El modelo de vida implantado bajo la égida de la rentabilidad monetaria deshilacha a toda velocidad los lazos afectivos y perpetúa poco a poco una soledad tanto en su viraje sentimental como social. Es fácil detectarlo. La disponibilidad, la flexibilidad, la movilidad y la precariedad son exigencias lesivas e incluso me atrevería a decir que deletéreas para entretejer afectos y comunidad. La obstinada estigmatización de la zona de confort por parte de los gurús de la autoayuda delata cómo la lógica capitalista requiere individuos sin raíces, individuos descomprometidos y líquidos sin más plan de vida que autorrealizarse a través de las propuestas del mercado.

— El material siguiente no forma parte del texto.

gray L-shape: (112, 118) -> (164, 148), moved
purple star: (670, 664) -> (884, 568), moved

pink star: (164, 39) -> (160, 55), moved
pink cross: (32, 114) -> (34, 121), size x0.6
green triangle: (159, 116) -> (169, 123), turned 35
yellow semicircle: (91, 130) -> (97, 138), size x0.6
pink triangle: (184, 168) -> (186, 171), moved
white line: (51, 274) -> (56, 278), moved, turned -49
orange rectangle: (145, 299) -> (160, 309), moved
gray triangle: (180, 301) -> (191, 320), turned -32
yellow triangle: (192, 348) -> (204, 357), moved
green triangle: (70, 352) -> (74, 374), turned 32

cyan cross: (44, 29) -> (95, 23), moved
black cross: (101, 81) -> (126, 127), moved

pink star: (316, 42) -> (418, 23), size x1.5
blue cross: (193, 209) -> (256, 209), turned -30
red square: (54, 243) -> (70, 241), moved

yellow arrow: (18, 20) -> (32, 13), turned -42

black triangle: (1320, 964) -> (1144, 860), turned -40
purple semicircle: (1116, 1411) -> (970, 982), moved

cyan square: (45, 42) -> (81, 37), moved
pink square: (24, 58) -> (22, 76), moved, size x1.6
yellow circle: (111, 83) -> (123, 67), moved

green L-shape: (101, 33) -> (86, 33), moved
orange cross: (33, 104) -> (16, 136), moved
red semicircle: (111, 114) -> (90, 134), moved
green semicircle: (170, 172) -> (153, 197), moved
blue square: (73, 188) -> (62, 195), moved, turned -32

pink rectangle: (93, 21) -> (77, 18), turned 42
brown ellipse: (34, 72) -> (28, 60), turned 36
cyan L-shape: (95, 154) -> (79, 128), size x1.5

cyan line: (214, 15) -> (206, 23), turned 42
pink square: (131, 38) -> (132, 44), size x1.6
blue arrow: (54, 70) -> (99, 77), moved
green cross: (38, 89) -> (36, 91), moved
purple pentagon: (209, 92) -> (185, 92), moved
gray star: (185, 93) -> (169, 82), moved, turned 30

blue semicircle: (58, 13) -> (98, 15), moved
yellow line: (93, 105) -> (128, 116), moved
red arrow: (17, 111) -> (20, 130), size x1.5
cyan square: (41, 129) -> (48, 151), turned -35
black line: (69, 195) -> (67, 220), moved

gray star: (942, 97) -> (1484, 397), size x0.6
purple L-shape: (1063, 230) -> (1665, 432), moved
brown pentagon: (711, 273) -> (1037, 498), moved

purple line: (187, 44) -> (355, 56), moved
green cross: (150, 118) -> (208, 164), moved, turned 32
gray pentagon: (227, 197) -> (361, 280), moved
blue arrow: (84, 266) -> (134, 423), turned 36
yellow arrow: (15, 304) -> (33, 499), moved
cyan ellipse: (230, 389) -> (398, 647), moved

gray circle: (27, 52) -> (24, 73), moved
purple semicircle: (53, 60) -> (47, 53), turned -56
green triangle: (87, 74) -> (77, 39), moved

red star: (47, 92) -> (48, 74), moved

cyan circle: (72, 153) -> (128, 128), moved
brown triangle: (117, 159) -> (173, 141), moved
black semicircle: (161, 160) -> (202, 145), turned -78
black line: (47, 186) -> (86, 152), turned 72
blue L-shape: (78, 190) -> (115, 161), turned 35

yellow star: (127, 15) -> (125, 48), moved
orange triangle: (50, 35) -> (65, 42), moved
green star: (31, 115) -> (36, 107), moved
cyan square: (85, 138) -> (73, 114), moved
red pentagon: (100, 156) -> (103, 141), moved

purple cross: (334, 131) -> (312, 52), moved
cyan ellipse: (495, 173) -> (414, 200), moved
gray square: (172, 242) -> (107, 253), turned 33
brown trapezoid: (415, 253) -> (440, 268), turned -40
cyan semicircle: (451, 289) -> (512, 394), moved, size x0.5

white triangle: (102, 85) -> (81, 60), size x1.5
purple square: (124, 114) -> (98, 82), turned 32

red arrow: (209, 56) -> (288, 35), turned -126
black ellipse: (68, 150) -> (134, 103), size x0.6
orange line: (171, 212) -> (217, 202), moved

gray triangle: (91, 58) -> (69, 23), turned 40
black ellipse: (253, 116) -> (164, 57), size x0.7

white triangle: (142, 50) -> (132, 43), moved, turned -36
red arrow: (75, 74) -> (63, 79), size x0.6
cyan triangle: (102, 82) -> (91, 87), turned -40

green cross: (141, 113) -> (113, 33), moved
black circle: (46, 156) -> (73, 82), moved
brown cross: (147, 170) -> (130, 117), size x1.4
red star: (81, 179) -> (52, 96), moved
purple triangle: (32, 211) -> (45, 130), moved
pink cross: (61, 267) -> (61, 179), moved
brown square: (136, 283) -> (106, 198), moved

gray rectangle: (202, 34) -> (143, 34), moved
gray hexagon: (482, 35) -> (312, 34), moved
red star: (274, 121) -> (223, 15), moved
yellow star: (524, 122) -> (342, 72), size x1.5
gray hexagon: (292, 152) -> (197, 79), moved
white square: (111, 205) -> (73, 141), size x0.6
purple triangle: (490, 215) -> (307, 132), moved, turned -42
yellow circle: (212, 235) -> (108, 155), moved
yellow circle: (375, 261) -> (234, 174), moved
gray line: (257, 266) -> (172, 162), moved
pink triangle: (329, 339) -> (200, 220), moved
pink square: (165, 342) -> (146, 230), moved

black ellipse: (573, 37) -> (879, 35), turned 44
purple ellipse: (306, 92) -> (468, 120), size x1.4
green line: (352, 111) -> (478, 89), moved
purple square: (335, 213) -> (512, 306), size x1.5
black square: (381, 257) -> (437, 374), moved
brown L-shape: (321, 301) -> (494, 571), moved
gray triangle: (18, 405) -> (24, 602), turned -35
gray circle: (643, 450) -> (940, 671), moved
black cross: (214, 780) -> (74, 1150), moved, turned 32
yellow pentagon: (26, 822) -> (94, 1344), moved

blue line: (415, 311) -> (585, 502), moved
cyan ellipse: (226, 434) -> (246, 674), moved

Richard Sennet teoriza que este miedo a la estabilidad ha sido inoculado por un capitalismo que precisa recursos humanos volátiles y desarraigados para satisfacer las siempre voraces exigencias lucrativas de las corporaciones. Nuestra zona de confort sería una zona de disidencia al capital. De ahí su estigma. Pero esta lógica no solo se ha apropiado de nuestros tiempos, también de nuestros espacios. La otrora acogedora casa, esa hogareña trinchera donde nos protegíamos de la beligerancia exterior, es ahora asimismo otro lugar para el tiempo productivo, del que nunca desconectamos porque tanto la digitalización como todo un séquito de dispositivos hacen que la desconexión no solo sea imposible, sino que esté desaprobada e incluso tácitamente proscrita. Una persona puede estar días enteros incrustado en tiempos de producción sin abandonar tan siquiera su habitación. Me viene ahora a la memoria el ensayo Un cuarto propio conectado, (ciber) espacio y (auto) gestión del yo de Remedios Zafra.

Los afectos comunitarios requieren presencia física en los entornos y compartir cariñosamente los ires y venires con los que se nutre la vida, y ese estar presencial ha quedado por completo al albur de los tiempos de producción. Al perder soberanía sobre nuestro tiempo, nuestro espacio y nuestras decisiones, perdemos soberanía sobre los tiempos, los espacios y las decisiones destinados a relacionarnos afectuosamente con el otro. En el artículo de la semana pasada, Individualismo no es autosuficiencia (ver), citaba al filósofo norcoreano radicado en Alemania Byung-Chul Han. En La expulsión de lo distinto postula que los tiempos del otro no son tiempos productivos, por eso el otro ha sido arrumbado de lo que consideramos relevante en nuestro yo.  Como la vida humana es humana porque se entreteje con otras vidas que dan vida a nuestra vida, y viceversa, un yo sin otros yoes con los que intercambiar afectos y situaciones ajenas a las prácticas dinerarias sería un yo que acabaría mineralizado por la soledad. Es obvio que aquí me refiero a la soledad en su vertiente negativa. Como muy bien explica Marie France Hirigoyen en Las nuevas soledades, «nos encontramos ante una paradoja: un mismo término remite al mismo tiempo al sufrimiento y a la aspiración de paz y libertad».  Aquí hablo de la soledad no deseada, esa soledad que desobedeciéndonos rapiña en nuestras entrañas. 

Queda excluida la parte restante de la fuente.